French prosecutors said on Thursday that further analysis of a piece of an airplane wing that washed up on a remote Indian Ocean island had allowed investigators here to determine “with certitude” that it came from Malaysia Airlines Flight 370, which disappeared in March 2014 with 239 people on board.
Investigators examining the debris, which was found on the French island of Réunion in July, said that a serial number inside the wing piece corresponded with records of the Spanish company that supplied the piece to Boeing, which built the plane, a 777, in 2002.
Experts from Boeing and the United States National Transportation Safety Board had previously determined that the wing piece, known as a flaperon, was from a Boeing 777. But an initial examination in August failed to find any unique identifying numbers to establish an irrefutable connection to the missing plane.
In a statement, the Paris prosecutor’s office said that technicians from France and Spain identified three serial numbers from inside the flaperon by using an endoscope — a flexible tube with a light and camera on its end — and matched one of them with the manufacturer’s records.

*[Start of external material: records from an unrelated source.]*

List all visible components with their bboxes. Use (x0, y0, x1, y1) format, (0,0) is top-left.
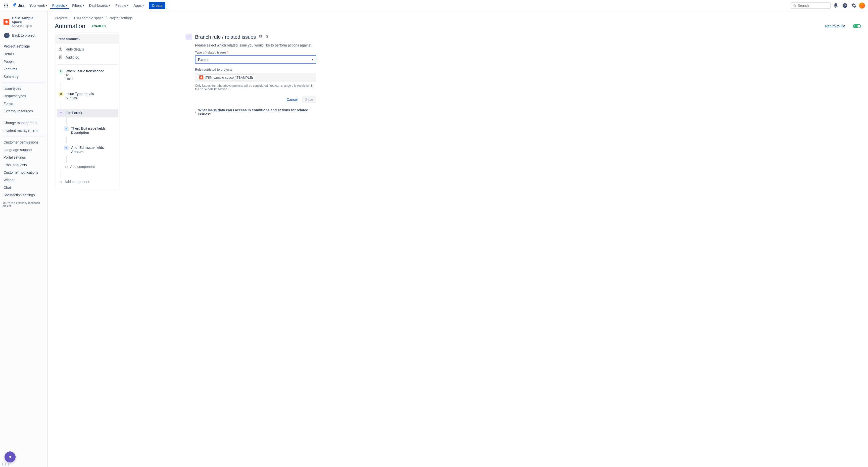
sidebar-item-portal-settings[interactable]: Portal settings (2, 154, 45, 161)
product-name: Jira (18, 3, 24, 7)
nav-people[interactable]: People▾ (113, 2, 131, 9)
sidebar-item-customer-notifications[interactable]: Customer notifications (2, 169, 45, 176)
add-icon (60, 181, 62, 183)
expand-help[interactable]: › What issue data can I access in condit… (195, 108, 316, 116)
nav-dashboards[interactable]: Dashboards▾ (87, 2, 112, 9)
sidebar-item-change-management[interactable]: Change management (2, 119, 45, 127)
search-input[interactable] (798, 3, 828, 7)
sidebar-item-language-support[interactable]: Language support (2, 146, 45, 154)
sidebar: ITSM sample space Service project ← Back… (0, 11, 48, 467)
svg-rect-19 (260, 36, 262, 38)
resize-handle-icon: ⋮⋮⋮ (0, 463, 9, 467)
rule-details-link[interactable]: Rule details (57, 45, 118, 53)
jira-logo[interactable]: Jira (12, 3, 24, 8)
chevron-down-icon: ▾ (312, 58, 313, 61)
top-nav: Jira Your work▾ Projects▾ Filters▾ Dashb… (0, 0, 868, 11)
chevron-right-icon: › (195, 110, 196, 114)
step-branch[interactable]: ⑂ For Parent (57, 109, 118, 117)
condition-icon: ⇄ (59, 92, 63, 96)
svg-point-8 (7, 6, 8, 7)
breadcrumb-settings[interactable]: Project settings (108, 16, 133, 20)
related-type-select[interactable]: Parent ▾ (195, 55, 316, 64)
add-component-outer[interactable]: Add component (57, 178, 118, 186)
step-action-2[interactable]: ✎ And: Edit issue fields Amount (63, 144, 118, 156)
search-icon (793, 4, 796, 7)
sidebar-heading: Project settings (2, 42, 45, 50)
sidebar-item-external-resources[interactable]: External resources (2, 107, 45, 115)
quickstart-fab[interactable]: ✦ (4, 452, 16, 463)
back-to-project[interactable]: ← Back to project (2, 31, 45, 40)
search-box[interactable] (790, 2, 831, 9)
svg-point-9 (794, 4, 795, 6)
project-name: ITSM sample space (12, 16, 43, 24)
branch-icon: ⑂ (59, 111, 63, 115)
notifications-icon[interactable] (832, 1, 840, 9)
detail-description: Please select which related issue you wo… (195, 43, 316, 47)
log-icon (59, 55, 63, 59)
breadcrumb-projects[interactable]: Projects (55, 16, 68, 20)
svg-point-0 (4, 3, 5, 4)
sidebar-item-incident-management[interactable]: Incident management (2, 127, 45, 134)
project-header[interactable]: ITSM sample space Service project (2, 15, 45, 31)
status-badge: ENABLED (90, 24, 107, 28)
rule-panel: test amount2 Rule details Audit log ↳ (55, 34, 120, 189)
breadcrumb-space[interactable]: ITSM sample space (72, 16, 103, 20)
svg-point-7 (5, 6, 6, 7)
sidebar-item-summary[interactable]: Summary (2, 73, 45, 81)
delete-icon[interactable] (265, 35, 269, 39)
step-trigger[interactable]: ↳ When: Issue transitioned TO Done (57, 67, 118, 83)
edit-icon: ✎ (64, 126, 69, 131)
svg-point-15 (60, 49, 61, 49)
svg-point-1 (5, 3, 6, 4)
sidebar-item-request-types[interactable]: Request types (2, 92, 45, 100)
help-text: Only issues from the above projects will… (195, 84, 316, 91)
return-to-list[interactable]: Return to list (825, 24, 845, 28)
sidebar-item-people[interactable]: People (2, 58, 45, 65)
back-arrow-icon: ← (4, 33, 9, 38)
project-chip: ITSM sample space (ITSAMPLE) (197, 74, 255, 81)
audit-log-link[interactable]: Audit log (57, 53, 118, 61)
rule-name[interactable]: test amount2 (55, 34, 120, 44)
sidebar-item-details[interactable]: Details (2, 50, 45, 58)
sidebar-item-satisfaction-settings[interactable]: Satisfaction settings (2, 191, 45, 199)
nav-filters[interactable]: Filters▾ (70, 2, 86, 9)
app-switcher-icon[interactable] (3, 2, 9, 8)
rule-enabled-toggle[interactable]: ✓ (853, 24, 861, 28)
save-button[interactable]: Save (302, 96, 316, 103)
sidebar-item-chat[interactable]: Chat (2, 184, 45, 191)
nav-apps[interactable]: Apps▾ (131, 2, 146, 9)
trigger-icon: ↳ (59, 69, 63, 74)
cancel-button[interactable]: Cancel (283, 96, 301, 103)
sidebar-item-email-requests[interactable]: Email requests (2, 161, 45, 169)
svg-point-2 (7, 3, 8, 4)
svg-rect-20 (259, 35, 261, 37)
restrict-label: Rule restricted to projects (195, 68, 316, 71)
edit-icon: ✎ (64, 146, 69, 150)
project-icon (3, 19, 9, 25)
copy-icon[interactable] (259, 35, 263, 39)
help-icon[interactable]: ? (841, 1, 849, 9)
user-avatar[interactable] (859, 2, 865, 8)
info-icon (59, 47, 63, 51)
sidebar-item-customer-permissions[interactable]: Customer permissions (2, 138, 45, 146)
svg-point-4 (5, 5, 6, 6)
nav-projects[interactable]: Projects▾ (50, 2, 69, 9)
sidebar-item-widget[interactable]: Widget (2, 176, 45, 184)
step-condition[interactable]: ⇄ Issue Type equals Sub-task (57, 90, 118, 102)
create-button[interactable]: Create (149, 2, 165, 9)
project-restriction-row: ITSM sample space (ITSAMPLE) (195, 73, 316, 82)
add-component-inner[interactable]: Add component (63, 163, 118, 171)
sidebar-item-issue-types[interactable]: Issue types (2, 85, 45, 92)
detail-panel: ⑂ Branch rule / related issues Please se… (185, 34, 316, 116)
type-label: Type of related issues * (195, 51, 316, 54)
sidebar-item-features[interactable]: Features (2, 65, 45, 73)
svg-line-10 (795, 6, 796, 7)
add-icon (65, 166, 68, 168)
nav-your-work[interactable]: Your work▾ (27, 2, 49, 9)
svg-point-6 (4, 6, 5, 7)
sidebar-footer: You're in a company-managed project (2, 199, 45, 207)
step-action-1[interactable]: ✎ Then: Edit issue fields Description (63, 124, 118, 136)
sidebar-item-forms[interactable]: Forms (2, 100, 45, 107)
page-title: Automation (55, 23, 85, 30)
settings-icon[interactable] (850, 1, 858, 9)
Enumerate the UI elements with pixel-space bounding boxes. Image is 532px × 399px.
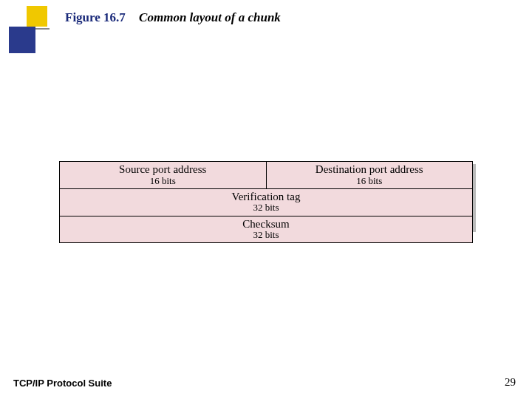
header-fields-table: Source port address 16 bits Destination …: [59, 161, 473, 243]
footer-text: TCP/IP Protocol Suite: [13, 378, 112, 389]
logo-blue-square: [9, 27, 35, 53]
field-bits: 32 bits: [60, 202, 472, 213]
field-label: Checksum: [242, 218, 289, 230]
table-row: Checksum 32 bits: [60, 216, 473, 243]
logo-yellow-square: [27, 6, 47, 27]
figure-caption: Common layout of a chunk: [139, 10, 281, 24]
field-verification-tag: Verification tag 32 bits: [60, 188, 473, 216]
field-source-port: Source port address 16 bits: [60, 162, 267, 189]
slide-logo: [9, 6, 50, 50]
field-bits: 16 bits: [60, 176, 266, 186]
figure-number: Figure 16.7: [65, 10, 126, 24]
table-row: Source port address 16 bits Destination …: [60, 162, 473, 189]
field-bits: 32 bits: [60, 230, 472, 240]
field-label: Verification tag: [232, 191, 301, 202]
slide-title: Figure 16.7 Common layout of a chunk: [65, 10, 281, 25]
page-number: 29: [505, 376, 516, 389]
field-dest-port: Destination port address 16 bits: [266, 162, 473, 189]
chunk-header-diagram: Source port address 16 bits Destination …: [59, 161, 473, 243]
field-label: Destination port address: [316, 163, 423, 175]
table-row: Verification tag 32 bits: [60, 188, 473, 216]
field-checksum: Checksum 32 bits: [60, 216, 473, 243]
field-label: Source port address: [119, 163, 206, 175]
field-bits: 16 bits: [267, 176, 473, 186]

The discovery confirmed an Aug. 5 declaration by Prime Minister Najib Razak of Malaysia that the part had definitely come from the plane.
It also eliminated lingering doubts about the part’s link to Flight 370, which were based on a modification to the flaperon part that did not appear to match what investigators had expected based on the airline’s maintenance records.
But experts have said that a positive identification of a single piece of the plane isunlikely to yield significant clues to where precisely the plane crashed into the sea.